Tão absurdo, tão idiota, tão inútil, tão em vão... essa sequência de palavras soou gostosa na minha boca/ouvido. Parece conseguir resumir um poucomuito o que é a vida ocidentalizada consumista alienada de hoje... 

Atirei-me na vida... Ateu-me da vida... Nos últimos tempos perdi a fé; fé quase sobrenatural que tinha / e que fé não é sobrenatural? / de que a vida simplesmente vai e me levaria e me traria o bem... eu fiquei para trás? 

Poderia dizer que minha utopia pode ser expressa em uma palavra: beleza. Que tudo seja/fosse belo, as relações, a comida, o saber, as ruas, as casas, os sonhos, o hoje, o abraço, o ontem, o beijo, o amanhã, a forma de nos comunicarmos, o sexo, a produção das condições materiais da vida, a cidade, o campo, a transcendência imaterial do ser... 

A única moral é a beleza... se não está belo, não está bom... Bom para quem vive, para cada um com seu cada qual.

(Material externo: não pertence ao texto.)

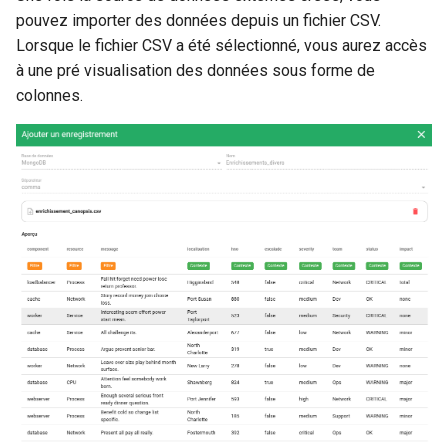
pouvez importer des données depuis un fichier CSV.
Lorsque le fichier CSV a été sélectionné, vous aurez accès
à une pré visualisation des données sous forme de
colonnes.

Sinto hoje que o usufruto da beleza se tornou difícil para mim. Porque sinto uma fome de beleza, uma falta, e não consigo apreciar com o ser roncando de fome. Principalmente beleza de relação humana - mais sublime, mais amor. E sem isso, tudo tende para o feio. Estou sem fé na utopia. Estou sem fé em mim. 

St. Ides Heaven - Elliot Smith - beleza

Autocentrado



O problema é que eu também olho para dentro? A questão é que eu fico atento, estupidamente percebendo tudo o que se passa aqui? Autoconhecimento, autopercepção, pode ser um buraco negro, sem fundo, que suga...Porque tudo que se passa, tudo que se sente, se torna grande, grave, muito... não passa despercebido, não se esconde embaixo do tapete subconsciente (ou pior, apesar de tudo, ainda deve escapar um monte de tralha pra baixo desse tapete esburacado)... ao contrário, fica ali, vivo, pulsando, diante dos olhos, acumulando-se a menos que façamos alguma coisa... e às vezes não há nada a fazer...

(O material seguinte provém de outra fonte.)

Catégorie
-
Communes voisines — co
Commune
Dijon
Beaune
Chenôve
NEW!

Semelhantes... onde estão? Essa gente que também é absorvida pelo vácuo de si, para compartilhar esse vazio... para preencher a parede ridiculamente branca da mente tentando superar esses borrões insanos, berrantes, cáusticos que derretem o sono e água... Jogar balões de tinta imaginária ultracolorida que cegue, ou melhor, que clareie o ver, o ir, o ser...

É um paradoxo autocentrado... crer no movimento da vida... e achar tudo tão repetitivo, sem caminhos para outras silhuetas de amor e existir...

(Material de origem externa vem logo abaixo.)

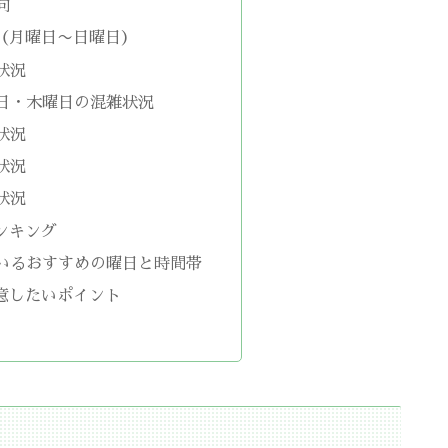
向
（月曜日〜日曜日）
状況
日・木曜日の混雑状況
状況
状況
状況
ンキング
いるおすすめの曜日と時間帯
意したいポイント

Só eu serei assim, tão necessário de afeto e cuidado, tão excessivamente louco de desejo, louco por pele, por boca, por transbordamento de corpo?

Não é falta de cultivar... só o que faço é caminhar... indo, indo, indo... a cada passo um pouco mais, um pouco...

terça-feira, 24 de dezembro de 2013

...ela

Ela tem pó mágico nos cabelos. 
Quando ele toca, faz-lhe voar. 
Ela tem estrela dentro dos olhos. 
Quando ele olha, faz-lhe desejar.
Ela tem sonho na ponta da língua. 
Quando ele beija, faz-lhe descobrir. 
Ela tem tinta invisível na ponta dos dedos.
Quando ele leva, vai e volta no horizonte. 
Ela tem música no mundo da pele. 
Quando ele sente, dança. 
Ela tem... 
ela é... 
ela

Calor do Amor - Mahmundi - esta música

domingo, 22 de dezembro de 2013

pouco

Tu chega, querendo colo. Tu quer conversar na calçada, sobre a vida. Como uma lagoa de carinho, mergulhas em mim, nessa transparência de gestos de cuidado. Tu vais, querendo mais do que eu, mais do que um, mais do que posso. Tanto faz, tanto foi, tanto fogo que a maré recua, abrindo espaço, o vento corre, enchendo os cabelos, impulsionando os pulmões a planar... 

Falta-me de tudo um pouco, falta-me tu e todos... Falta-me eu, que me amar não importa...  falta acolher-me naquele sentimento de cumplicidade que virou lembrança... falta aquela ponte recíproca que vai e vem em vontades sinceras e vivas... 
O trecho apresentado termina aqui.